Die Fahr­rad­tour ist nicht alltäg­lich, sie hat ledig­lich eine Länge von 16 km und ich halte an fünf Orten an. Es sind Orte mit einem beson­de­ren Bezug zur Geschichte der Neuzeit. Auch wenn diese Orte ein wenig aus dem Blick­feld gera­ten sind, ich messe ihnen eine grund­sätz­li­che Bedeu­tung bei und werde mich um zurück­hal­tende Kommen­tie­rung bemü­hen.
Es handelt sich um den Auswan­de­rer­bahn­hof Ruhle­ben, die Murel­len­schlucht und den Schan­zen­wald, den Jüdi­schen Fried­hof Heer­straße mit dem Grab von Heinz Galin­ski, um die neuzeit­li­che Schild­horn-Legende über den mittel­al­ter­li­chen Jaxa von Köpe­nick sowie um den „Selbst­mör­der­fried­hof“ mit Gräbern zaren­treuer Russen und dem Nicos von Velvet Under­ground.

Die Fahr­rad­tour ist auf dem Routen­pla­ner komoot aufge­zeich­net, der kosten­frei genutzt werden kann. Sie beginnt am S‑Bhf. Stre­sow und endet im Ökowerk.

Start­punkt der Tour ist der S‑Bhf. Stre­sow, am besten der Nord­ost­aus­gang. Auf der “Frei­heit”, so heißt die Straße, geht es einen halben Kilo­me­ter nach Osten, nach der Kreu­zung Pichelswerderstr./Am Schlan­gen­gra­ben gleich näch­ste Indu­strie­ein­fahrt hinein bis zum Werks­tor. U.a. hat der Voll­wert-Cate­rer “Luna” dort seinen Sitz.

Eigent­lich ist nichts zu sehen und damit fängt die Geschichte in ihrem Kern an: der Auswan­de­rer­bahn­hof Ruhle­ben.

Die Frei­heit ist werk­tags mit Gewer­be­ver­kehr stark befah­ren und hat kaum Fußgän­ger, ggf. radle ich auf dem Bürger­steig weiter.
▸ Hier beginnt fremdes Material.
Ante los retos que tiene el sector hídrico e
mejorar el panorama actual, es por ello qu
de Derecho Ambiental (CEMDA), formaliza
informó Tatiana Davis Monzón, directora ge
Wenn ich dann die Char­lot­ten­bur­ger Chaus­see gequert habe, sind die verkehrs­rei­chen Strecken­teile been­det. Ich gelange zu der Ruhle­be­ner Fließ­wiese. Damit errei­che ich die Nord­kante des Teltow, der das Berli­ner Urstrom­tal der Spree von Süden begren­zen­den Grund­mo­räne. Ich radle sie vornehm­lich am Rand entlang der Havel, wo sie eine Stauch-/End­mo­räne bildet, diese ist ein wenig hüge­li­ger.

Die Ruhle­be­ner Fließ­wiese ist eine ehema­lige Schmelz­was­ser­rinne aus der Weich­sel­eis­zeit, die nach Norden in die Spree wässerte und ist nun ein Verlan­dungs­moor. In dieser schö­nen Land­schaft kommen Schwarz­erlen, Echte Eschen, sowie Teich­r­alle und die von mir so gelieb­ten Kammmol­che und Knob­lauchs­krö­ten vor. Bis in die 50er waren die Wiesen Vieh­weide für Ziegen und Fläche für Obst- und Acker­bau.
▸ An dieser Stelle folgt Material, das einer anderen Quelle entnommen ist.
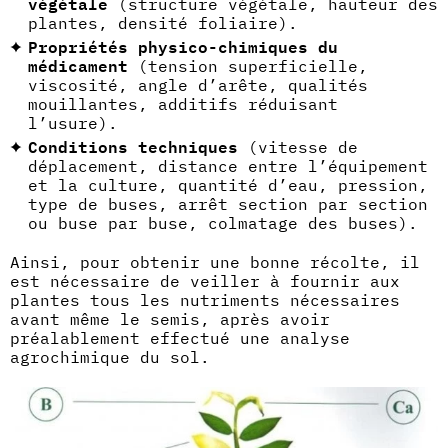
végétale
(structure végétale, hauteur des
plantes, densité foliaire).
Propriétés physico-chimiques du
médicament
(tension superficielle,
viscosité, angle d’arête, qualités
mouillantes, additifs réduisant
l’usure).
Conditions techniques
(vitesse de
déplacement, distance entre l’équipement
et la culture, quantité d’eau, pression,
type de buses, arrêt section par section
ou buse par buse, colmatage des buses).
Ainsi, pour obtenir une bonne récolte, il
est nécessaire de veiller à fournir aux
plantes tous les nutriments nécessaires
avant même le semis, après avoir
préalablement effectué une analyse
agrochimique du sol.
Die Schmelz­was­ser­rinne der Fließ­wiese ist das nörd­li­che Ende einer eiszeit­li­chen Toteis­rinne, numehr das Trocken­tal der Murel­len­schlucht. Es ist eine markante und sehr schöne Land­schaft mit den Murel­len­ber­gen und der Schlucht (Stauch-/End­mo­räne). Seit 1840 wurde dieses Wald­stück 150 Jahre lang mili­tä­risch genutzt und war zum Kriegs­ende Hinrich­tungs­stätte für Deser­teure. Darauf weist die groß­flä­chige Instal­la­tion Murel­len­schlucht und Schan­zen­wald als Denk­zei­chen hin, deren Errich­tung Zeug­nis ablegt, wie schwer es war, nach der Nieder­lage des natio­nal­so­zia­li­sti­schen Deutsch­lands sich des Unrechts zu erin­nern.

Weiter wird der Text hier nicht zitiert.